Introducing homeworking - checklist

Woman with brown hair and glasses with laptop working from home

More and more employees are working flexibly or from home - many for the first time due to the Coronavirus outbreak. This checklist explains how to successfully and legally implement homeworking.

  • Plan a pilot scheme. Consider offering selected employees the option of homeworking, or introduce part-time homeworking.
  • Identify jobs which are suitable for full or partial homeworking: consider how much the employee needs to be in the company's premises.
  • Confirm that the work can be carried out without creating a nuisance for neighbours or requiring planning permission.
  • Consider whether individuals have the right attitude and skills - for example, time-management, self-motivation and communication skills.
  • Organise any training required. Plan how you will involve the homeworker in future training and development activities.
  • Identify the requirements for a home office such as a reasonable working environment, a laptop or tablet computer, a smartphone - for occasions when the employee is out and about - and office furniture.
  • Plan the employee's communications: how will email and the internet be used? Who will arrange and pay for a broadband connection? How will phone calls and emails be re-routed? Will you use instant messaging services and collaboration tools to facilitate communication and team working between you and the employee?

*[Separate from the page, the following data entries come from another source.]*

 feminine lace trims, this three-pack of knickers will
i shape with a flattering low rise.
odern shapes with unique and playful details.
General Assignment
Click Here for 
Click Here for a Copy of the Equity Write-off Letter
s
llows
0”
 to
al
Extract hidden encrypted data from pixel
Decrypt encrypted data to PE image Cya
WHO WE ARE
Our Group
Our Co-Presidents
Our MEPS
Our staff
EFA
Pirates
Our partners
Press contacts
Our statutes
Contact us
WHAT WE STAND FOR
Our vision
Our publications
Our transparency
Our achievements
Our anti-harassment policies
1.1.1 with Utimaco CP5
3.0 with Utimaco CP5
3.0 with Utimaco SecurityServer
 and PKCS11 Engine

  • Arrange access to the software, files and data that the employee needs to work effectively. Will the employee have access to your server via a virtual private network? Or, will the employee use cloud-based software and services?
  • Consider any security issues - for example, protecting valuable equipment, data and confidential information.

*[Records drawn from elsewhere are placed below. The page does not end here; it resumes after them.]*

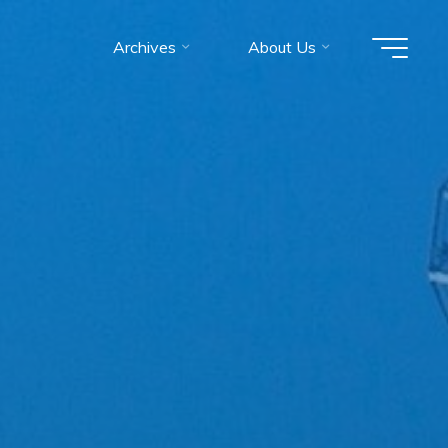
Archives
About Us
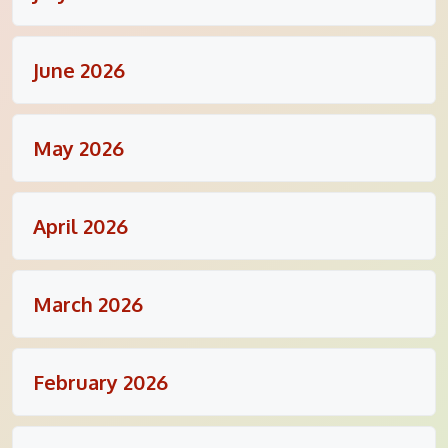
June 2026
May 2026
April 2026
March 2026
February 2026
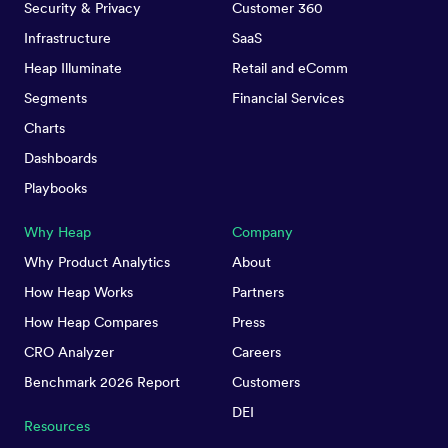
Security & Privacy
Customer 360
Infrastructure
SaaS
Heap Illuminate
Retail and eComm
Segments
Financial Services
Charts
Dashboards
Playbooks
Why Heap
Company
Why Product Analytics
About
How Heap Works
Partners
How Heap Compares
Press
CRO Analyzer
Careers
Benchmark 2026 Report
Customers
DEI
Resources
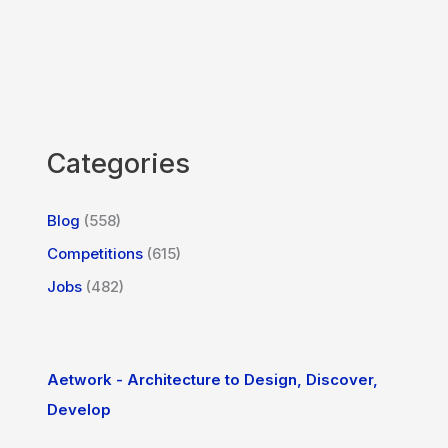
Categories
Blog
(558)
Competitions
(615)
Jobs
(482)
Aetwork - Architecture to Design, Discover,
Develop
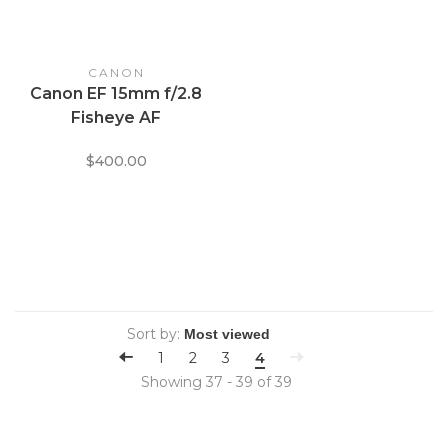
CANON
Canon EF 15mm f/2.8
Fisheye AF
$400.00
Sort by:
1
2
3
4
Showing 37 - 39 of 39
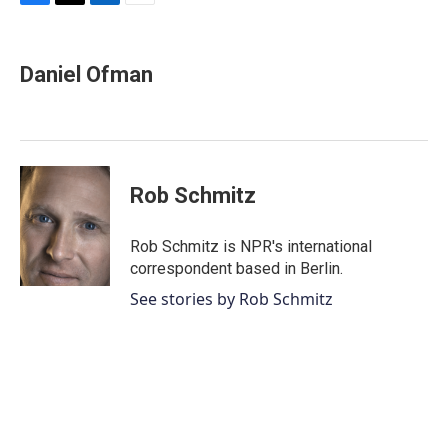
F
T
L
E
a
w
i
m
c
i
n
a
e
t
k
i
Daniel Ofman
b
t
e
l
o
e
d
o
r
I
k
n
Rob Schmitz
Rob Schmitz is NPR's international
correspondent based in Berlin.
See stories by Rob Schmitz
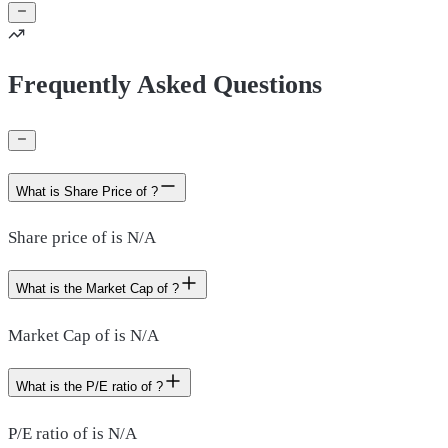
Frequently Asked Questions
What is Share Price of ?
Share price of is N/A
What is the Market Cap of ?
Market Cap of is N/A
What is the P/E ratio of ?
P/E ratio of is N/A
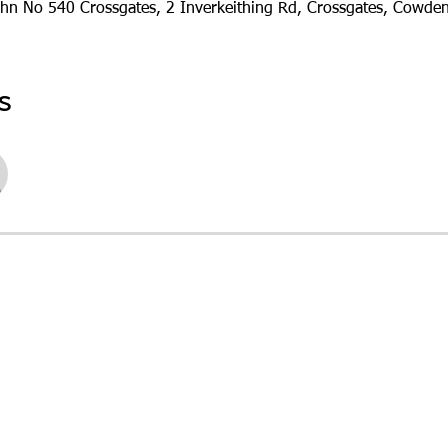
ohn No 540 Crossgates, 2 Inverkeithing Rd, Crossgates, Cowde
s
See All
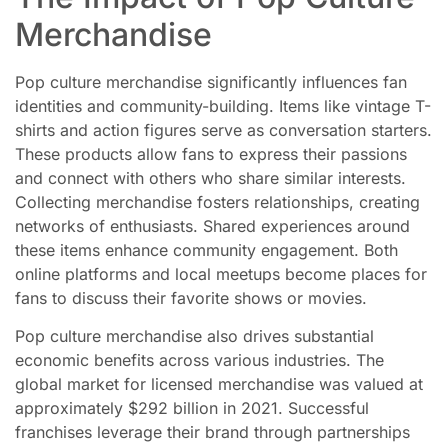
Merchandise
Pop culture merchandise significantly influences fan
identities and community-building. Items like vintage T-
shirts and action figures serve as conversation starters.
These products allow fans to express their passions
and connect with others who share similar interests.
Collecting merchandise fosters relationships, creating
networks of enthusiasts. Shared experiences around
these items enhance community engagement. Both
online platforms and local meetups become places for
fans to discuss their favorite shows or movies.
Pop culture merchandise also drives substantial
economic benefits across various industries. The
global market for licensed merchandise was valued at
approximately $292 billion in 2021. Successful
franchises leverage their brand through partnerships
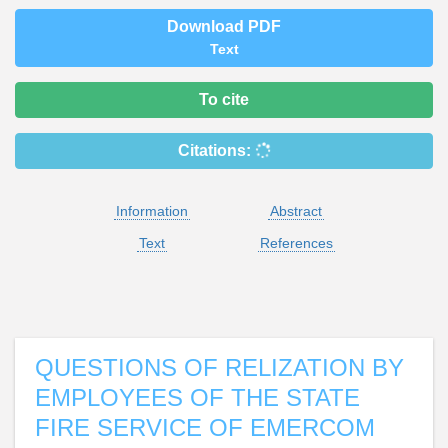
Download PDF
Text
To cite
Citations:
Information
Abstract
Text
References
QUESTIONS OF RELIZATION BY
EMPLOYEES OF THE STATE
FIRE SERVICE OF EMERCOM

  • Arrange any additional insurance required. Check whether your existing business policy covers 'any place of business'.
  • Carry out a risk assessment. Identify the potential risks and who could be affected, take steps to minimise or remove the risks and record your findings.

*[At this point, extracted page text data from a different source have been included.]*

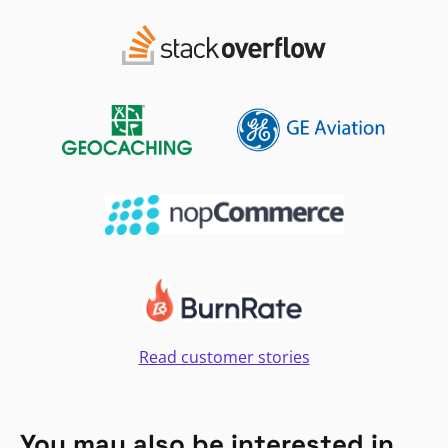
Read customer stories
You may also be interested in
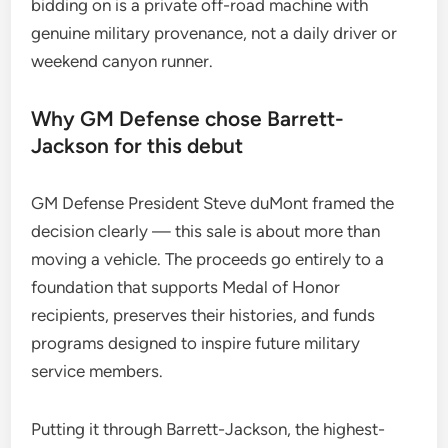
bidding on is a private off-road machine with
genuine military provenance, not a daily driver or
weekend canyon runner.
Why GM Defense chose Barrett-
Jackson for this debut
GM Defense President Steve duMont framed the
decision clearly — this sale is about more than
moving a vehicle. The proceeds go entirely to a
foundation that supports Medal of Honor
recipients, preserves their histories, and funds
programs designed to inspire future military
service members.
Putting it through Barrett-Jackson, the highest-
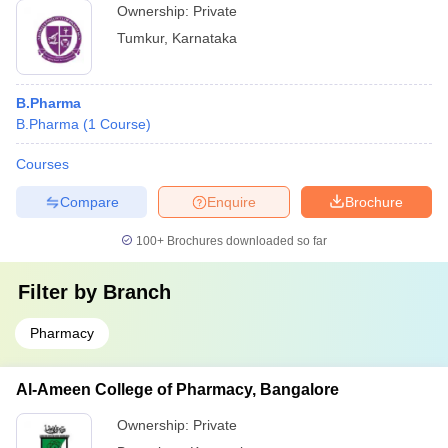
Ownership:
Private
Tumkur
,
Karnataka
B.Pharma
B.Pharma
(
1
Course
)
Courses
Compare
Enquire
Brochure
100+
Brochures downloaded so far
Filter by
Branch
Pharmacy
Al-Ameen College of Pharmacy, Bangalore
Ownership:
Private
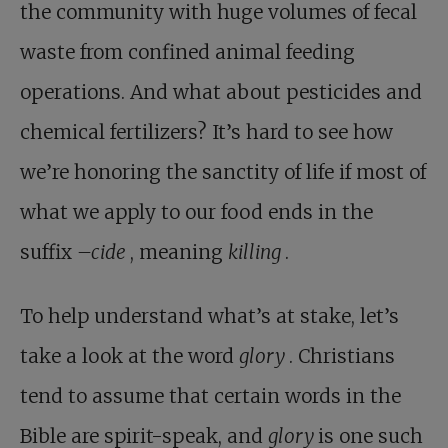
the community with huge volumes of fecal
waste from confined animal feeding
operations. And what about pesticides and
chemical fertilizers? It’s hard to see how
we’re honoring the sanctity of life if most of
what we apply to our food ends in the
suffix
–cide
, meaning
killing
.
To help understand what’s at stake, let’s
take a look at the word
glory
. Christians
tend to assume that certain words in the
Bible are spirit-speak, and
glory
is one such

  • Provide guidance on health and safety - for example, seating and furniture layout, lighting and testing of electrical equipment.
  • Advise homeworkers to ensure that the home office retains some residential use (eg as a spare bedroom) to avoid business rates and tax problems.
  • Agree any modifications to employment contracts - for example, covering working hours, responsibilities for equipment, and additional expenses.
  • Agree clear performance targets and standards which you can use as the basis for managing the homeworker.
  • Keep in touch on a daily basis, and arrange regular face-to-face meetings.